1. It is because the human heart is always more deeply affected by tenderness than sternness. See this in the reformation of criminals. If you attempt to drag a man by force his nature is to resist you; but if you attempt to attract him by love, it is equally in his nature to follow you. And this is the principle of the Cross of Christ. God might have left us justly to our sins; but He would make us great, and therefore Christ died. It is this which turns the heart to God as Sinai could never do. But the manifestation of this love attracts: in other words, His gentleness produces in me that love to Him which is the source and inspiration of holiness. But, passing from the general to the particular, you may see the words of the text verified in the manner in which God receives individuals into His love, and so begins in them the greatness of holiness. “The bruised reed He does not break; the smoking flax He does not quench”; and there is no one here whom He will not willingly and lovingly receive. Read those gentle and beneficent words which fell so frequently from His lips. Peruse such parables as that of the lost sheep, or that of the prodigal son. Ah! who can tell how many have been encouraged to go to Him by such declarations and invitations as these? And now, as they revert to the first faint stirrings of the new life in them which these words evoked, they can say with truth, “Thy gentleness hath made us great.”

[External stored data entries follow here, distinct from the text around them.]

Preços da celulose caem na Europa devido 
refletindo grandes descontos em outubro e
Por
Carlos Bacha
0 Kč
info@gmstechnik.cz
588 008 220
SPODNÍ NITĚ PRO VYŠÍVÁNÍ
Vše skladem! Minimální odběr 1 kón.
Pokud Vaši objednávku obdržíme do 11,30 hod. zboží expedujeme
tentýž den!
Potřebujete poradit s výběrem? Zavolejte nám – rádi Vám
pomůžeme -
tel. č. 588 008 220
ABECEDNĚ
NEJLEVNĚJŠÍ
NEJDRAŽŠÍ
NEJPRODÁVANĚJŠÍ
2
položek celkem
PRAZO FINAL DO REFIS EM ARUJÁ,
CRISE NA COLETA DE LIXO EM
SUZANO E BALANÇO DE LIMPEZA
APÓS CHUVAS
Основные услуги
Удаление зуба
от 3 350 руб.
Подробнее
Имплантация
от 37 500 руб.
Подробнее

2. See this also in the manner in which God in Christ Jesus trains His people after they have come to Him He does not leave them to themselves. He teaches them yet more and more of His grace; yet, in truest tenderness, He teaches them as they are able to bear it.

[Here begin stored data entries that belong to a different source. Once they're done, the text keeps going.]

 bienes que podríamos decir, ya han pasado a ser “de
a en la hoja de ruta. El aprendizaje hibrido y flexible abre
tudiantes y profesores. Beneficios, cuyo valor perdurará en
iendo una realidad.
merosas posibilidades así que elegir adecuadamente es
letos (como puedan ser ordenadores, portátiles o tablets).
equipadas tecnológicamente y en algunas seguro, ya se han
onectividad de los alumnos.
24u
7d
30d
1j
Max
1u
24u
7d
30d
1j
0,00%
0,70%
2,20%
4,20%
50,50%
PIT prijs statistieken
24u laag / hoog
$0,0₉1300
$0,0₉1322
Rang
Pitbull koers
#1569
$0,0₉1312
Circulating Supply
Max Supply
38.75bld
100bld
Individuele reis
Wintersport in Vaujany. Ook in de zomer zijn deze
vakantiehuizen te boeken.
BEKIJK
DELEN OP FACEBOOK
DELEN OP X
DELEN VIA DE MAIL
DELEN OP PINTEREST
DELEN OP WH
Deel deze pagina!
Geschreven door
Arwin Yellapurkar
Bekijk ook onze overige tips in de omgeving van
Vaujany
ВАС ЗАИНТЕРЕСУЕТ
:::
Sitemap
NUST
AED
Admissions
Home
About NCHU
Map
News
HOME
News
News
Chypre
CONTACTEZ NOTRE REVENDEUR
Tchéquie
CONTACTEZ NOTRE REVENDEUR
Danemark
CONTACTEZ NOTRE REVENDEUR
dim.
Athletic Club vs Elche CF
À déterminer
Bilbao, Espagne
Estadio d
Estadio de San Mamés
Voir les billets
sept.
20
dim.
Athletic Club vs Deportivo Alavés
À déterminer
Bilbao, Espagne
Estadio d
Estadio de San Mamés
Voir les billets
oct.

3. And in His dealings with His people now. Terrible are, at times, their trials, but “He stayeth His rough wind in the day of His east wind,” and if the thorn of trial be not extracted, there comes the precious assurance, “My grace is sufficient for thee; My strength is made perfect in weakness.” The subject has a two-fold application. It presents Jehovah to the sinner in a very affectionate attitude. Think of it, my friend. God is tender toward you. How often you have provoked Him with your iniquities, your ingratitude, your procrastination! Yet He has not cut you down. You are living evidences of His gentleness. Finally, this subject shows the Christian how he should seek to bring others to the knowledge of Jesus. The gentleness of God should be repeated and reproduced in us, and we should deal with others with the same tenderness and affection as God hath dealt with us. Parents, seek the greatness of your children, that is their godliness, not by rigorous, unbending sternness, but in tender forbearance. You have heard of the mother who, as she was sitting on the brow of a hill, suffered her child unnoticed to wander from her side, until he stood upon the very edge of the beetling cliff. She was appalled when she discovered where he was, but her maternal instinct would not let her shriek. All she did was to open her arms and beckon him to her embrace, and the little fellow, unconscious of the danger in which he stood, ran to be folded to her bosom. So let it be with you. When you see your young people standing on some precipice of temptation, do not scold or blame or cry out about it; that will only push them over. Rather open to them the arms of your affection. Make home to them more attractive than aught else. Let your fatherhood and motherhood become more to them than ever and by your very gentleness you will make them great. Sabbath school teacher, this text speaks to you, and bids you, in your earnest efforts for your scholars’ welfare, show to them the same gentleness that Jesus manifested when He took the children in His arms and blessed them. Do not lose your temper with them, but be gentle with them, even as God for Christ’s sake hath forgiven you. (W. N. Taylor, D. D.)